Woman comes out as abrosexual after 30-year journey

Attraction doesn’t always follow a predictable path and for some people, it shifts and changes over time. This puzzling experience is more common than many realize, and it has a name: abrosexuality.

Thought she was a lesbian
Let’s explore the meaning behind abrosexuality – and how one writer’s three-decade journey helped bring visibility to this often-misunderstood label.

In a personal piece published by Metro UK in July 2024, writer Emma Flint shared her moving story of realizing she was abrosexual – after 30 years of wondering why her attractions seemed to shift like the seasons.

Flint, who was 32 at the time of writing the article, describes her years of thinking she was a lesbian, followed by periods where she felt drawn to men, then no one at all, and then back again.

For decades, she said she was “uncertain of who I was.”

“I felt lost, as if out at sea. I also felt like a fraud because of how much I changed my identity when chatting with loved ones,” explains the freelancer, based in Staffordshire, England.

“It wasn’t that I couldn’t make my mind up, but rather my identity shifted,” One day I felt like I was a lesbian, yet days or weeks later, I’d feel more aligned with bisexuality. My sexuality was fluid.”

It wasn’t until she stumbled upon the term “abrosexual” in an online forum that everything clicked.

“Finally,” she writes, “I felt seen.”

What is abrosexuality?
Healthline reports that abrosexual – a lesser-known LGBTQ+ identity – is a kind of sexual fluidity.

“Someone who’s abrosexual finds that their sexual attraction shifts often: they might identify with the term ‘gay,’ and later feel attracted to people of all genders, and then feel little to no sexual attraction at all.”

Elaborating on the identity, the health and wellness provider writes, “Terms like homosexuality, bisexuality, heterosexuality, and pansexuality refer to the genders of the people you’re attracted to.
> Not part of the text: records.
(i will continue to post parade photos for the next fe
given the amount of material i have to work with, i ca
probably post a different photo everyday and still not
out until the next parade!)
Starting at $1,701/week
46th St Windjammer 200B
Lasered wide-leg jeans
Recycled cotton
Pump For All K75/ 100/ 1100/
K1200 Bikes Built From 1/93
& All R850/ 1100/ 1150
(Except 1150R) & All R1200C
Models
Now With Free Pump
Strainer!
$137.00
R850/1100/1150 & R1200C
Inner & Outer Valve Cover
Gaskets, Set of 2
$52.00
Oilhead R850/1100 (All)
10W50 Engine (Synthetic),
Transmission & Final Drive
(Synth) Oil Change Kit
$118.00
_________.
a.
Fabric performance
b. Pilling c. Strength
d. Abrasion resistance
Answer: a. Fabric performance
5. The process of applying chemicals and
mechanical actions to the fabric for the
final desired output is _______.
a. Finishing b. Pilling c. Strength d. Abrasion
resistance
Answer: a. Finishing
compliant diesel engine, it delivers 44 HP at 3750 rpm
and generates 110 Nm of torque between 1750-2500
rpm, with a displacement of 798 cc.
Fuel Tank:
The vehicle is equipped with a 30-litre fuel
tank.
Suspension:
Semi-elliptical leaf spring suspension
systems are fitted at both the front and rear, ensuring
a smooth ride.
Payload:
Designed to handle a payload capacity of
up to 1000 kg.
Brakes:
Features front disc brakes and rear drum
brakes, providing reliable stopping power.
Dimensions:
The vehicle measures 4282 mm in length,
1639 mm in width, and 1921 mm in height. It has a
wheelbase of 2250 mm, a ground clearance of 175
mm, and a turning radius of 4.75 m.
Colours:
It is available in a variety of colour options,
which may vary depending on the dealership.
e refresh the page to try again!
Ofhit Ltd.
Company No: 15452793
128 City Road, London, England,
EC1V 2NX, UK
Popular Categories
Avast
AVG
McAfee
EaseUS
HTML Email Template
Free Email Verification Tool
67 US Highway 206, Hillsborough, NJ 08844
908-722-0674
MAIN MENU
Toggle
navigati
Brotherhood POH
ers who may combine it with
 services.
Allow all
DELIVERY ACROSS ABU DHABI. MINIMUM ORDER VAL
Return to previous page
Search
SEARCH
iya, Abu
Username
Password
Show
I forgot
The term ‘abrosexuality’ is different because it doesn’t specify a gender – it simply refers to the fact that your sexual attraction shifts over time.”

Offering her personal experience on her ever-shifting attractions, Flint shares, “I love the person, rather than their gender so it doesn’t matter if my sexuality fluctuates while I’m with them.”

“However, even after explaining this, there’s always some people who enjoy demanding that I ‘pick a lane’ so that my identity doesn’t offend them. I want people to know that, just because you don’t know or understand an identity, doesn’t make it less authentic.”

What does abrosexuality look like?
One of the most important things to understand about abrosexuality is that it doesn’t follow a single pattern. It looks different for everyone.

To help paint a clearer picture, Healthline offers a few examples of how abrosexuality might show up:

Day-to-day shifts: You might feel exclusively attracted to men one day, and then wake up the next day feeling drawn only to women.
Gradual changes: You could feel attracted to people of all genders for a while, and then notice that after a few weeks or months, you’re only feeling attraction toward one specific gender.
Fluctuating attraction levels: You might go through a period where you experience little to no sexual attraction at all – sometimes referred to as asexual feelings—only to find that months later, your attraction returns and feels more active again, possibly toward different genders.
Long-term evolution: You might identify as a straight man for years, only to later realize you’re developing attraction toward other men, adding new layers to your sense of identity.
These examples are just snapshots of possibilities. There’s no “one-size-fits-all” experience when it comes to being abrosexual, and that’s what makes this identity so unique and personal.

“We’re all learning new things about ourselves all the time – that’s what growth and development is about,” Flint writes. “Eventually, I hope that abrosexuality will be seen as normal, just another identity that someone might have, and not regarded as a way to be ‘on trend.’”

Flint’s story is more than just a personal journey – it’s a reminder of how vital language and representation are in helping people understand themselves. Many people may go through life feeling “broken” or “out of place” simply because they haven’t heard the right word to describe their experience.